Alegou a oponente, em síntese, que se verifica litispendência e que inexiste título executivo; impugnou a quantia exequenda e a existência de resolução do contrato de locação financeira, tanto mais que a executada esta só deixou de pagar as prestações quando entrou em processo de insolvência. Acrescenta que, por haver garantia superior ao débito, o exequente abusa do direito de ação e encontram-se pagas inúmeras prestações, não havendo direito ao recebimento de quantia superior à do capital de dívida. A exequente contestou (fls. 22 e ss.), impugnando o alegado pela oponente e concluindo pela improcedência da oposição.
No despacho saneador foi fixado o valor da causa (13.379,33€) e decidiram-se as exceções de litispendência e de inexistência de título executivo, que foram desatendidas[1]. Realizou-se a audiência de julgamento nos termos documentados no processo e foi proferida decisão sobre da matéria de facto. Conclusos os autos, foi proferida sentença que decidiu “julgar parcialmente procedente a oposição e fixar a quantia exequenda em €7.626,34 a título de capital (que inclui já IVA), acrescido de juros de mora a` taxa contratada de 4,474% e das sobretaxas máximas previstas na Lei para contratos desta natureza, sem prejuízo do valor máximo executado pela exequente e constante do ponto N) dos factos provados.

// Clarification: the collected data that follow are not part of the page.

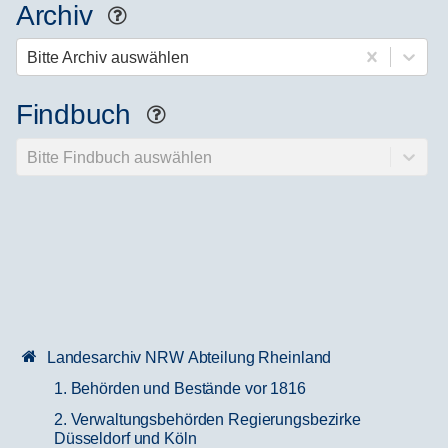
Archiv
Hilfe
Bitte Archiv auswählen
Findbuch
Hilfe
Bitte Findbuch auswählen
Landesarchiv NRW Abteilung Rheinland
1. Behörden und Bestände vor 1816
2. Verwaltungsbehörden Regierungsbezirke
Düsseldorf und Köln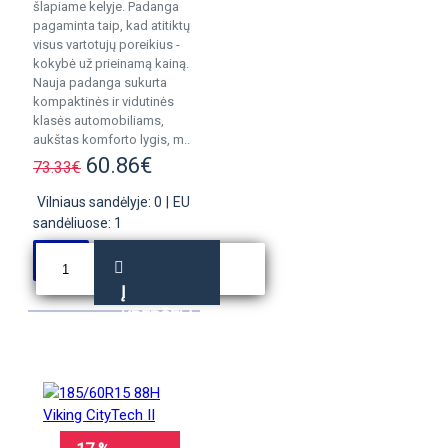
šlapiame kelyje. Padanga
pagaminta taip, kad atitiktų
visus vartotujų poreikius -
kokybė už prieinamą kainą.
Nauja padanga sukurta
kompaktinės ir vidutinės
klasės automobiliams,
aukštas komforto lygis, m..
60.86€
73.33€
Vilniaus sandėlyje: 0
|
EU
sandėliuose: 1
Į
KREPŠELĮ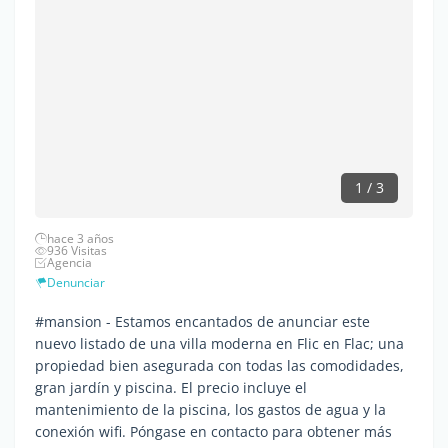
1 / 3
hace 3 años
936 Visitas
Agencia
Denunciar
#mansion - Estamos encantados de anunciar este
nuevo listado de una villa moderna en Flic en Flac; una
propiedad bien asegurada con todas las comodidades,
gran jardín y piscina. El precio incluye el
mantenimiento de la piscina, los gastos de agua y la
conexión wifi. Póngase en contacto para obtener más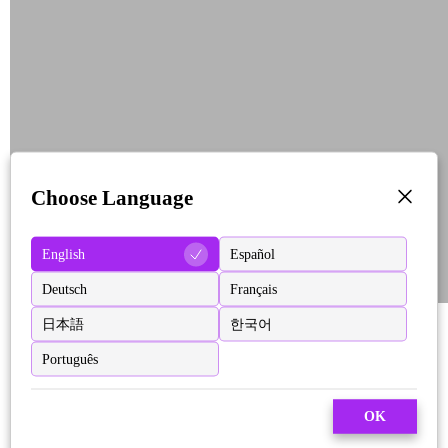
Choose Language
English
Español
Deutsch
Français
日本語
한국어
Português
OK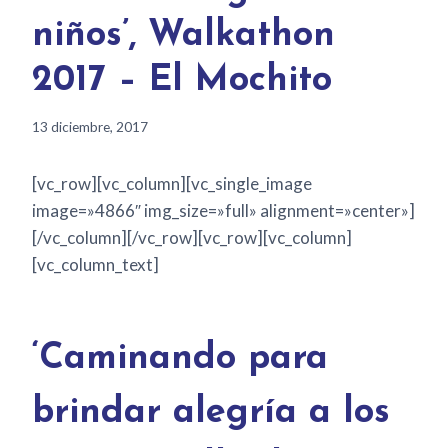
niños’, Walkathon
2017 – El Mochito
13 diciembre, 2017
[vc_row][vc_column][vc_single_image
image=»4866″ img_size=»full» alignment=»center»]
[/vc_column][/vc_row][vc_row][vc_column]
[vc_column_text]
‘Caminando para
brindar alegría a los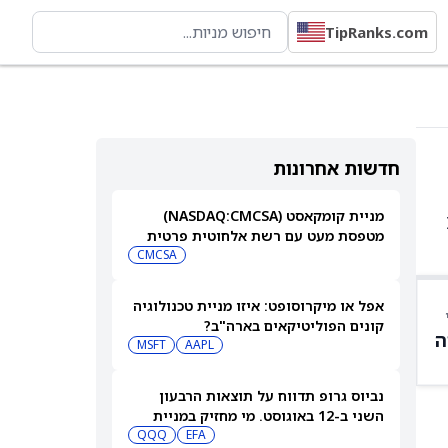
TipRanks.com
חדשות אחרונות
מניית קומקאסט (NASDAQ:CMCSA)
, IWM
מטפסת מעט עם רשת אלחוטית פרטית
CMCSA
אפל או מיקרוסופט: איזו מניית טכנולוגיה
קונים הפוליטיקאים בארה"ב?
ה
MSFT
AAPL
נביוס גרופ תדווח על תוצאות הרבעון
השני ב-12 באוגוסט. מי מחזיק במניית
QQQ
EFA
[NBIS]?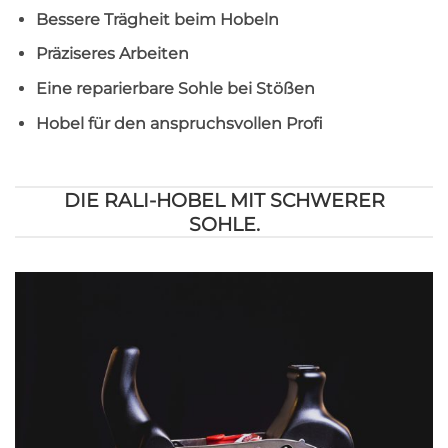
Bessere Trägheit beim Hobeln
Präziseres Arbeiten
Eine reparierbare Sohle bei Stößen
Hobel für den anspruchsvollen Profi
DIE RALI-HOBEL MIT SCHWERER
SOHLE.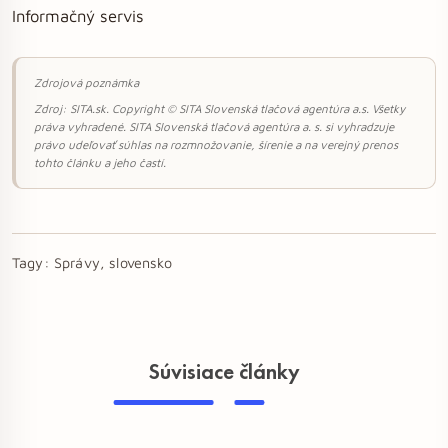
Informačný servis
Zdrojová poznámka
Zdroj: SITA.sk. Copyright © SITA Slovenská tlačová agentúra a.s. Všetky
práva vyhradené. SITA Slovenská tlačová agentúra a. s. si vyhradzuje
právo udeľovať súhlas na rozmnožovanie, šírenie a na verejný prenos
tohto článku a jeho častí.
Tagy:
Správy, slovensko
Súvisiace články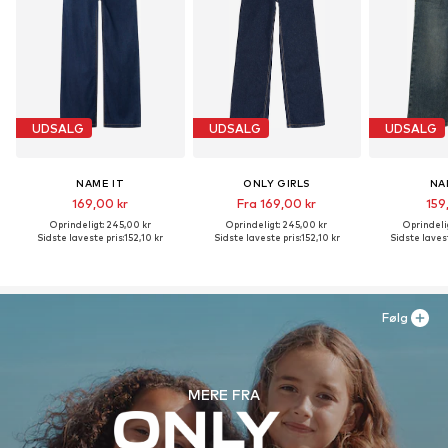
UDSALG
UDSALG
UDSALG
NAME IT
ONLY GIRLS
NA
169,00 kr
Fra 169,00 kr
159
Oprindeligt: 245,00 kr
Oprindeligt: 245,00 kr
Oprindeli
Sidste laveste pris:
152,10 kr
Sidste laveste pris:
152,10 kr
Sidste lavest
Følg
MERE FRA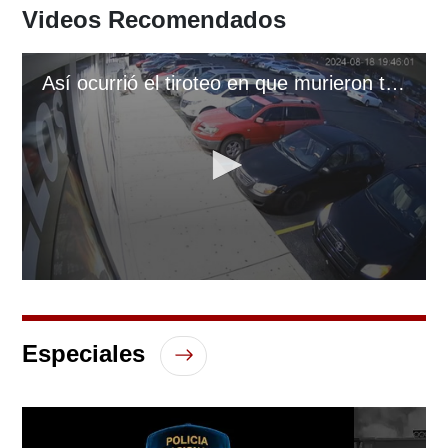
Videos Recomendados
Así ocurrió el tiroteo en que murieron tres hondureños en Indiana, EUA
0
seconds
of
26
Especiales
seconds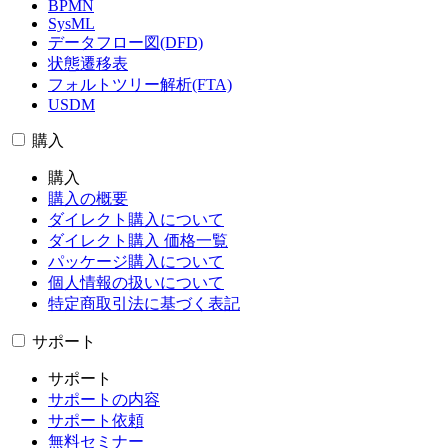
BPMN
SysML
データフロー図(DFD)
状態遷移表
フォルトツリー解析(FTA)
USDM
購入
購入
購入の概要
ダイレクト購入について
ダイレクト購入 価格一覧
パッケージ購入について
個人情報の扱いについて
特定商取引法に基づく表記
サポート
サポート
サポートの内容
サポート依頼
無料セミナー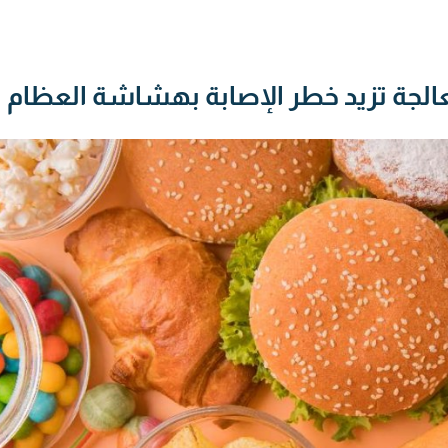
عالجة تزيد خطر الإصابة بهشاشة العظام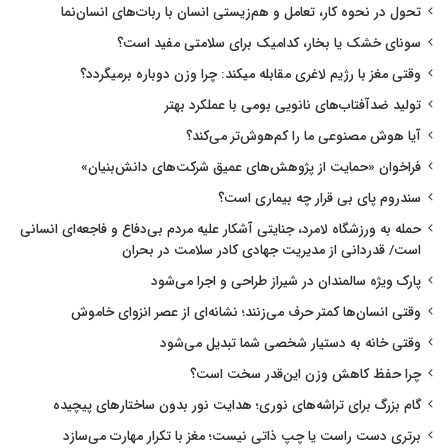
تحول در نحوه کار، تعامل و هم‌زیستی انسان با ربات‌های انسان‌نما
سونای خشک یا بخار، کدامیک برای سلامتی مفید است؟
وقتی مغز با رژیم لاغری مقابله میکند: چرا وزن دوباره برمیگردد؟
تولید ضدآفتاب‌های نانویی بومی با عملکرد بهتر
آیا هوش مصنوعی ما را کم‌هوش‌تر می‌کند؟
فراخوان «حمایت از پژوهش‌های عمیق شرکت‌های دانش‌بنیان»
سندروم پای بی قرار چه بیماری است؟
حمله به ورزشگاه لامرد، جنایتی آشکار علیه مردم بی‌دفاع و فاجعه‌ای انسانی
است/ قدردانی از مدیریت جهادی کادر سلامت در بحران
پارک ویژه سالمندان در شیراز طراحی و اجرا می‌شود
وقتی انسان‌ها کمتر حرف می‌زنند؛ نشانه‌ای از عصر انزوای خاموش
وقتی خانه به دستیار شخصی شما تبدیل می‌شود
چرا حفظ کاهش وزن این‌قدر سخت است؟
گام بزرگ برای تراشه‌های نوری؛ هدایت نور بدون ساختارهای پیچیده
برتری دست راست یا چپ ذاتی نیست؛ مغز با تکرار مهارت می‌سازد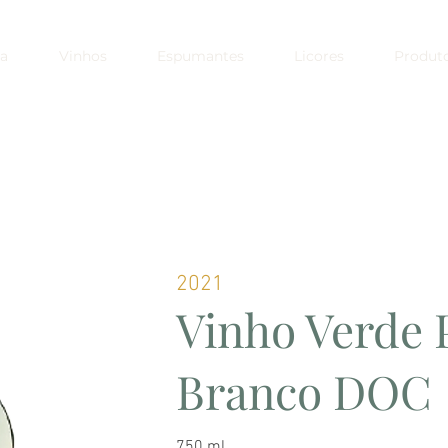
a
Vinhos
Espumantes
Licores
Produt
2021
Vinho Verde 
Branco DOC
750 ml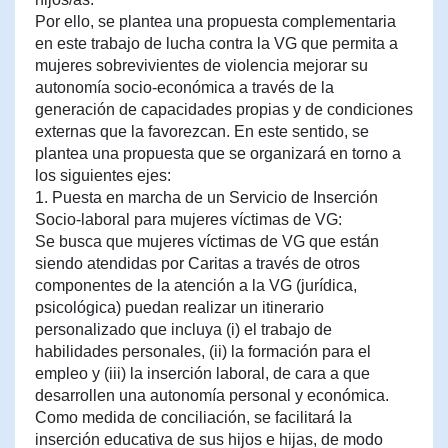
Por ello, se plantea una propuesta complementaria
en este trabajo de lucha contra la VG que permita a
mujeres sobrevivientes de violencia mejorar su
autonomía socio-económica a través de la
generación de capacidades propias y de condiciones
externas que la favorezcan. En este sentido, se
plantea una propuesta que se organizará en torno a
los siguientes ejes:
1. Puesta en marcha de un Servicio de Inserción
Socio-laboral para mujeres víctimas de VG:
Se busca que mujeres víctimas de VG que están
siendo atendidas por Caritas a través de otros
componentes de la atención a la VG (jurídica,
psicológica) puedan realizar un itinerario
personalizado que incluya (i) el trabajo de
habilidades personales, (ii) la formación para el
empleo y (iii) la inserción laboral, de cara a que
desarrollen una autonomía personal y económica.
Como medida de conciliación, se facilitará la
inserción educativa de sus hijos e hijas, de modo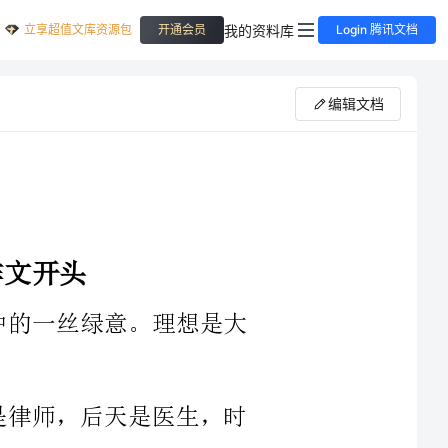
立享超值文库资源包
我的资料库
开通会员
Login 腾讯文档
编辑文档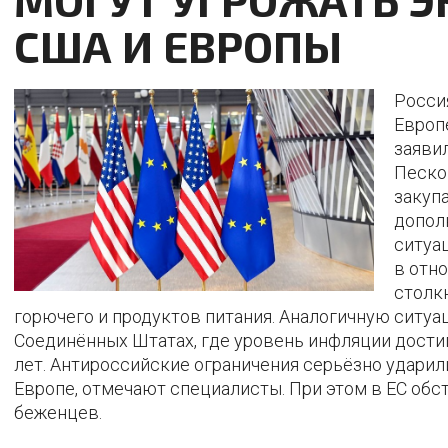
США И ЕВРОПЫ
Росси
Европе
заяви
Песков
закуп
допол
ситуа
в отн
столк
горючего и продуктов питания. Аналогичную ситуа
Соединённых Штатах, где уровень инфляции дости
лет. Антироссийские ограничения серьёзно удари
Европе, отмечают специалисты. При этом в ЕС обс
беженцев.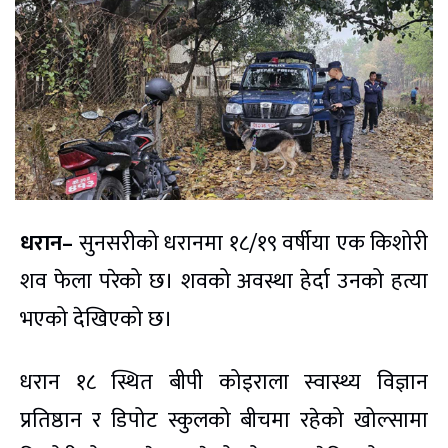
धरान–
सुनसरीको धरानमा १८/१९ वर्षीया एक किशोरी
शव फेला परेको छ। शवको अवस्था हेर्दा उनको हत्या
भएको देखिएको छ।
धरान १८ स्थित बीपी कोइराला स्वास्थ्य विज्ञान
प्रतिष्ठान र डिपोट स्कुलको बीचमा रहेको खोल्सामा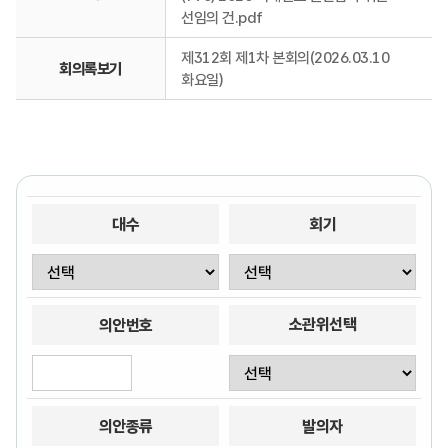
선임의 건.pdf
제312회 제1차 본회의(2026.03.10
회의록보기
화요일)
대수
회기
소관위선택
의안번호
의안종류
발의자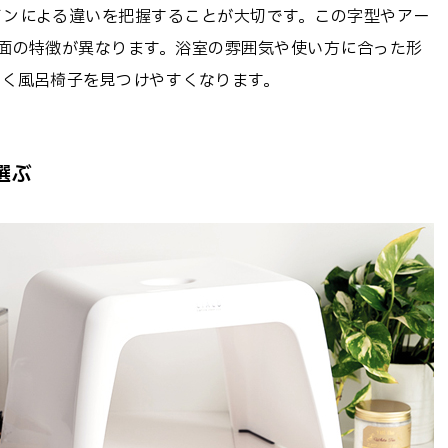
インによる違いを把握することが大切です。この字型やアー
面の特徴が異なります。浴室の雰囲気や使い方に合った形
いく風呂椅子を見つけやすくなります。
選ぶ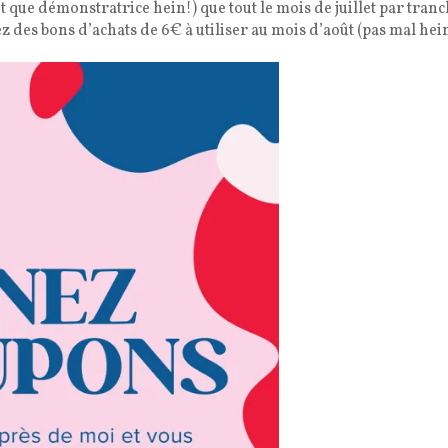
ant que démonstratrice hein!) que tout le mois de juillet par tran
z des bons d’achats de 6€ à utiliser au mois d’août (pas mal hein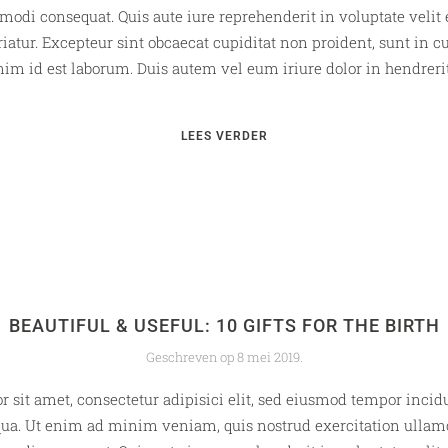
modi consequat. Quis aute iure reprehenderit in voluptate velit 
riatur. Excepteur sint obcaecat cupiditat non proident, sunt in cu
im id est laborum. Duis autem vel eum iriure dolor in hendrerit 
LEES VERDER
BEAUTIFUL & USEFUL: 10 GIFTS FOR THE BIRTH
Geschreven op
8 mei 2019
.
 sit amet, consectetur adipisici elit, sed eiusmod tempor incidu
ua. Ut enim ad minim veniam, quis nostrud exercitation ullamco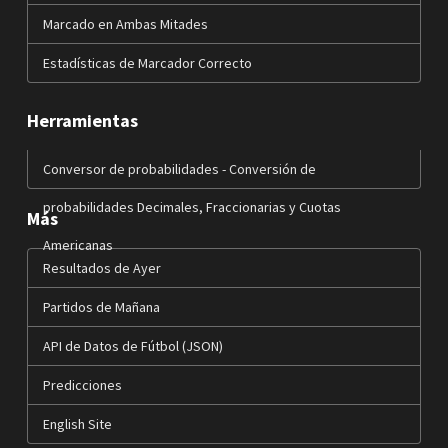
Marcado en Ambas Mitades
Estadísticas de Marcador Correcto
Herramientas
Conversor de probabilidades - Conversión de
probabilidades Decimales, Fraccionarias y Cuotas
Más
Americanas
Resultados de Ayer
Partidos de Mañana
API de Datos de Fútbol (JSON)
Predicciones
English Site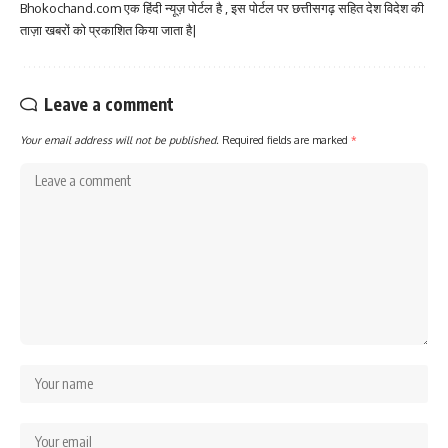
Bhokochand.com एक हिंदी न्यूज़ पोर्टल है , इस पोर्टल पर छत्तीसगढ़ सहित देश विदेश की
ताज़ा खबरों को प्रकाशित किया जाता है|
Leave a comment
Your email address will not be published.
Required fields are marked
*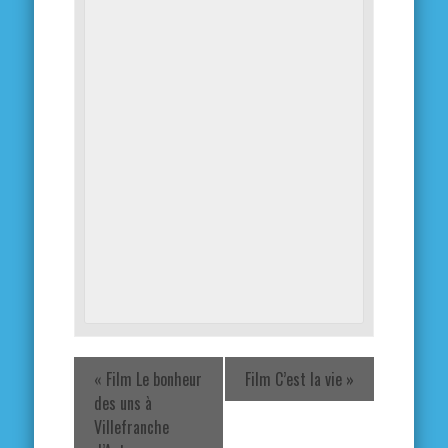
«
Film Le bonheur
Film C’est la vie
»
des uns à
Villefranche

” 1.2 – Do recurso: Inconformada, a oponente veio apelar. Pretende a revogação da sentença e apresenta as seguintes Conclusões: A - O contrato de locação em causa nos presentes autos apenas deixou de ser cumprido em virtude de ter sido declarada a insolvência da locatária, sendo que o mesmo foi pontualmente cumprido até 30.12.2011, data em que foi paga a última prestação.
B - A Administradora de Insolvência da devedora principal, D…, Lda. apenas em 18.04.2013 é que declarou optar pelo não cumprimento do contrato de locação, conforme consta de fls. 155.
C - Ora, até essa data, nos termos do disposto no art. 102, n.º 1 do CIRE, o cumprimento do contrato ficou suspenso até à declaração emitida pela Administradora de Insolvência.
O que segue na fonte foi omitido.